In case you're not aware CentOS is just repacked RHEL.  I'm not sure if
centos has the resources for investigating problems.  We also have RHEL
licenses, so hopefully I'll be able to come up with something to submit
to them.

> Can you ask your MIS people if it would be possible to at least _test_ a 
> new kernel?

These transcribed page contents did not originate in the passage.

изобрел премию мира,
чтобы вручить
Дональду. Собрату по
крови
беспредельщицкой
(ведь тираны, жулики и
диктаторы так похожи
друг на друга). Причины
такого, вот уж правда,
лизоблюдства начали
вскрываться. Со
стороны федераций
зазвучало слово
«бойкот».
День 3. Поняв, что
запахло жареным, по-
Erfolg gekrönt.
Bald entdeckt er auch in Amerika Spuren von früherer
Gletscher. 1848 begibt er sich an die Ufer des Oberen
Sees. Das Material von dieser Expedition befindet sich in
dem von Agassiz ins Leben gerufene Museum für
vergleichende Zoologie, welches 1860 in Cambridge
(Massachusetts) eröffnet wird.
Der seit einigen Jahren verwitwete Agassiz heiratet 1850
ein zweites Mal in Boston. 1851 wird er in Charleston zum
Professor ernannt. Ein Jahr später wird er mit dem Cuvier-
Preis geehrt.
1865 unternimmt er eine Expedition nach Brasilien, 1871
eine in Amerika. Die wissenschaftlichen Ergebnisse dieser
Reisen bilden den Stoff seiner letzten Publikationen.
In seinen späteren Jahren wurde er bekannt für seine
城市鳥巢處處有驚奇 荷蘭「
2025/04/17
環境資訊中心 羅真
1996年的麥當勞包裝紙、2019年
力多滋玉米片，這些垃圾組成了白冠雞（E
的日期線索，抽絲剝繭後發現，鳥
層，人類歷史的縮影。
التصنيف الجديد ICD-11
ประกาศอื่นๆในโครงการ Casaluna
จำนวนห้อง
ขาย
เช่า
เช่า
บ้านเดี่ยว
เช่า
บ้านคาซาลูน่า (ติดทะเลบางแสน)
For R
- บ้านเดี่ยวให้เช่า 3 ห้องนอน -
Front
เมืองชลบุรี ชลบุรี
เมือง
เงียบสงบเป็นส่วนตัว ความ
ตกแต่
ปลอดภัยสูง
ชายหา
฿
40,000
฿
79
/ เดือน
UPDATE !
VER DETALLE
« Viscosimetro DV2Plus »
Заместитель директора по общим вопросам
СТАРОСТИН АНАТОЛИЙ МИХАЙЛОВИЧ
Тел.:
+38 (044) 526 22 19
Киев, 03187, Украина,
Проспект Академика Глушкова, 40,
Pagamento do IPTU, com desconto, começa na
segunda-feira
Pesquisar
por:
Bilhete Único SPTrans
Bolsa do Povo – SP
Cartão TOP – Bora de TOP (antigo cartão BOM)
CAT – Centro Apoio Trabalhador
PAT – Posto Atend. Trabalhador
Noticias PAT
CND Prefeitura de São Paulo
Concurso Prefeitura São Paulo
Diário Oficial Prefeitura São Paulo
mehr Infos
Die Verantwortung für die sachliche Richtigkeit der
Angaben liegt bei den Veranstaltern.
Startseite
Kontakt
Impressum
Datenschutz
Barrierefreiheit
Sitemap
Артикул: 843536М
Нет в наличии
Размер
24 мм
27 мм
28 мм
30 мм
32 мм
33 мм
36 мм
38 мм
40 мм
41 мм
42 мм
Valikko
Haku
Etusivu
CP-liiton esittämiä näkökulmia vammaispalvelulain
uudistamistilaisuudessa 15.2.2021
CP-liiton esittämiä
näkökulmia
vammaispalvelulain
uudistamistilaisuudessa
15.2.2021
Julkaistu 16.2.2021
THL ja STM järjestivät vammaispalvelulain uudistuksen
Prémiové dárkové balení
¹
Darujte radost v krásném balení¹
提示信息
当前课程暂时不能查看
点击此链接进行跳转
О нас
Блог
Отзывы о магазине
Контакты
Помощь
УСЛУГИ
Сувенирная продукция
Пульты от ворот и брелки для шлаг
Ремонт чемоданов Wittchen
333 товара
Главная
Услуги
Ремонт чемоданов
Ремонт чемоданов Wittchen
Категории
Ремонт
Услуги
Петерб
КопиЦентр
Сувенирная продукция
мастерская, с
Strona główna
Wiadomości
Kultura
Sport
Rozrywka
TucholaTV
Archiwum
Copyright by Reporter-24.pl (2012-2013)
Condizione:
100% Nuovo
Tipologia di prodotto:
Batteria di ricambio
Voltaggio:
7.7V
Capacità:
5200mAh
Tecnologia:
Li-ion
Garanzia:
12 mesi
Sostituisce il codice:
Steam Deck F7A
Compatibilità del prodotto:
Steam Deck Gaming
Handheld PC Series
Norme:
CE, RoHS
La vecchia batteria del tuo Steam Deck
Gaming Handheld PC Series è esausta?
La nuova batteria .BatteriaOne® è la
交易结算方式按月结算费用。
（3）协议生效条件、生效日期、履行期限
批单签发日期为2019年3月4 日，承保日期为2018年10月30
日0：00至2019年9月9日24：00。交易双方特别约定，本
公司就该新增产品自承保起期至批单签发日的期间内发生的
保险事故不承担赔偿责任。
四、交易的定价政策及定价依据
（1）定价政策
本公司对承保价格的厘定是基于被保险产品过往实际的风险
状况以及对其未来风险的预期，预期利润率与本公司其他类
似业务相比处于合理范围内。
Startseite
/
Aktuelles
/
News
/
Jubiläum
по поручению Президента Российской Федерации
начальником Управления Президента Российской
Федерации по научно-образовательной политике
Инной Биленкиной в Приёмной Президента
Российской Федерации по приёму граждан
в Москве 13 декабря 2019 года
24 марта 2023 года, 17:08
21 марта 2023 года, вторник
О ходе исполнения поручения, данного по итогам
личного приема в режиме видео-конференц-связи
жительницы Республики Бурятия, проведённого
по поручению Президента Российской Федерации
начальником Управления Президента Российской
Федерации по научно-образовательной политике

In 2.6.9, I'm quite frankly inclined to just say "it will 
> likely never get fixed unless centos knows what it is", but if you test a 
> more modern kernel and see similar issues, then I'll be intrigued.

I think it's possible.  Just not on this specific machine.  Not sure what
we have lying around multi-processor wise.  Also, it won't happen until
next week since it's late Friday afternoon here.

btw, I've since done some more testing on some centos5.3 boxes we have.
I get similar results (less ancient kernel 2.6.18).  I've also scanned
through the errata announcements that RedHat has released for their
kernel updates.  A few of them involve NFS.  Possibly, whatever RedHat
modified in the 5.X kernel was also backported to the 4.X kernel.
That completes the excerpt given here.